Stop at the line containing "Geldbeträge, sonst kann": repeat exactly every line of the entries below from the first up to it, plus that line, with pictures omitted.

Extracted entries:
______

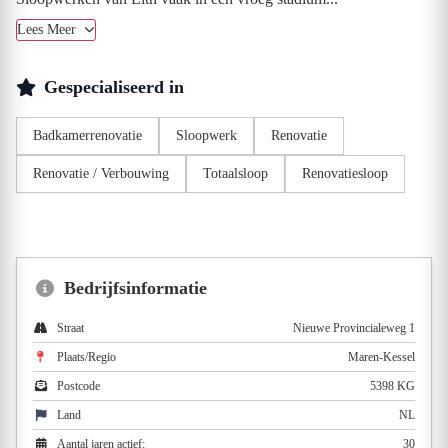
Lees Meer
Gespecialiseerd in
Badkamerrenovatie
Sloopwerk
Renovatie
Renovatie / Verbouwing
Totaalsloop
Renovatiesloop
Bedrijfsinformatie
Straat
Nieuwe Provincialeweg 1
Plaats/Regio
Maren-Kessel
Postcode
5398 KG
Land
NL
Aantal jaren actief:
30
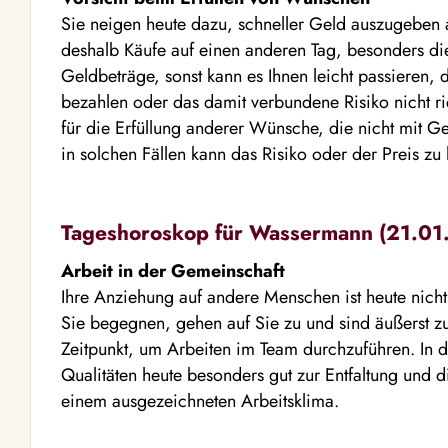
Sie neigen heute dazu, schneller Geld auszugeben a
deshalb Käufe auf einen anderen Tag, besonders di
Geldbeträge, sonst kann es Ihnen leicht passieren, 
bezahlen oder das damit verbundene Risiko nicht ric
für die Erfüllung anderer Wünsche, die nicht mit 
in solchen Fällen kann das Risiko oder der Preis zu
Tageshoroskop für Wassermann (21.01. 
Arbeit in der Gemeinschaft
Ihre Anziehung auf andere Menschen ist heute nicht
Sie begegnen, gehen auf Sie zu und sind äußerst z
Zeitpunkt, um Arbeiten im Team durchzuführen. In
Qualitäten heute besonders gut zur Entfaltung und d
einem ausgezeichneten Arbeitsklima.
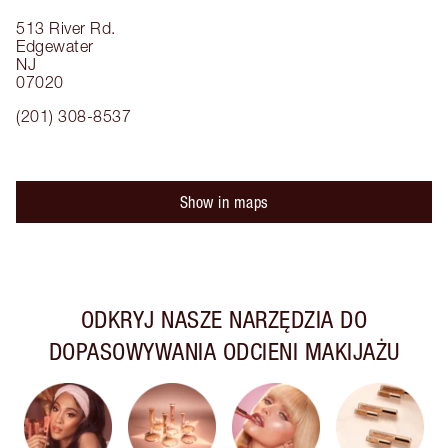
513 River Rd.
Edgewater
NJ
07020
(201) 308-8537
Show in maps
ODKRYJ NASZE NARZĘDZIA DO
DOPASOWYWANIA ODCIENI MAKIJAŻU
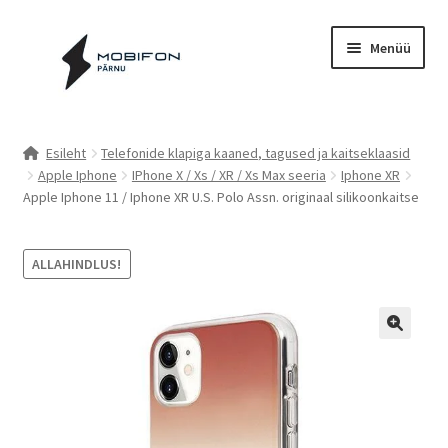
Liigu
Liigu
Menüü
navigeerimisele
sisu
juurde
Esileht
Esileht
Telefonide klapiga kaaned, tagused ja kaitseklaasid
Apple Iphone
IPhone X / Xs / XR / Xs Max seeria
Iphone XR
Kassa
Apple Iphone 11 / Iphone XR U.S. Polo Assn. originaal silikoonkaitse
Kontakt
ALLAHINDLUS!
Cookie Policy (EU)
Müügitingimused
Privaatsuspoliitika
Küpsiste poliitika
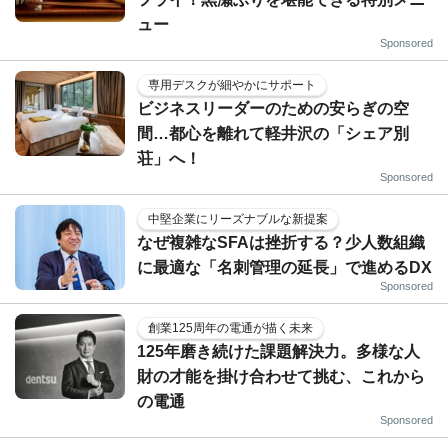
ュー
Sponsored
専用デスクが細やかにサポート
ビジネスリーダーのための安らぎの空
間…都心を離れて軽井沢の「シェア別
荘」へ！
Sponsored
中堅企業にリーズナブルな新提案
なぜ複雑なSFAは挫折する？少人数組織
に最適な「名刺管理の延長」で進めるDX
Sponsored
創業125周年の電通が描く未来
125年磨き続けた課題解決力。多様な人
財の才能を掛け合わせて挑む、これから
の電通
Sponsored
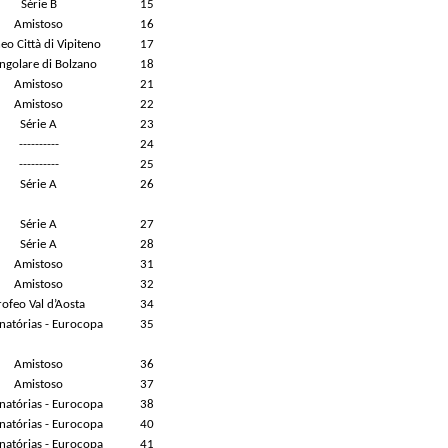
Série B
15
Amistoso
16
eo Città di Vipiteno
17
angolare di Bolzano
18
Amistoso
21
Amistoso
22
Série A
23
----------
24
----------
25
Série A
26
Série A
27
Série A
28
Amistoso
31
Amistoso
32
rofeo Val d’Aosta
34
inatórias - Eurocopa
35
Amistoso
36
Amistoso
37
inatórias - Eurocopa
38
inatórias - Eurocopa
40
inatórias - Eurocopa
41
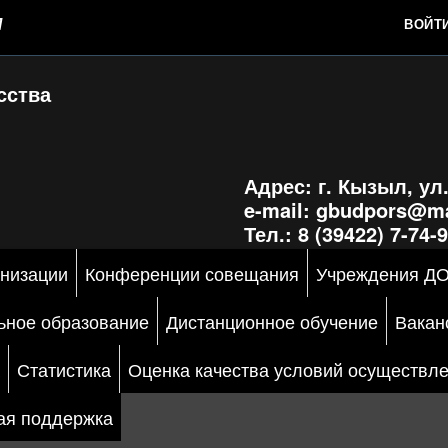
М
ВОЙТ
сства
Адрес:
г. Кызыл, ул
e-mail:
gbudpors@ma
Тел.:
8 (39422) 7-74-
анизации
Конференции совещания
Учреждения Д
ьное образование
Дистанционное обучение
Вакан
Статистика
Оценка качества условий осуществле
ая поддержка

______

Solution to the exercise:
Lees Meer
Gespecialiseerd in
Badkamerrenovatie
Sloopwerk
Renovatie
Renovatie / Verbouwing
Totaalsloop
Renovatiesloop
Bedrijfsinformatie
Straat
Nieuwe Provincialeweg 1
Plaats/Regio
Maren-Kessel
Postcode
5398 KG
Land
NL
Aantal jaren actief:
30
Sie neigen heute dazu, schneller Geld auszugeben a
deshalb Käufe auf einen anderen Tag, besonders di
Geldbeträge, sonst kann es Ihnen leicht passieren, 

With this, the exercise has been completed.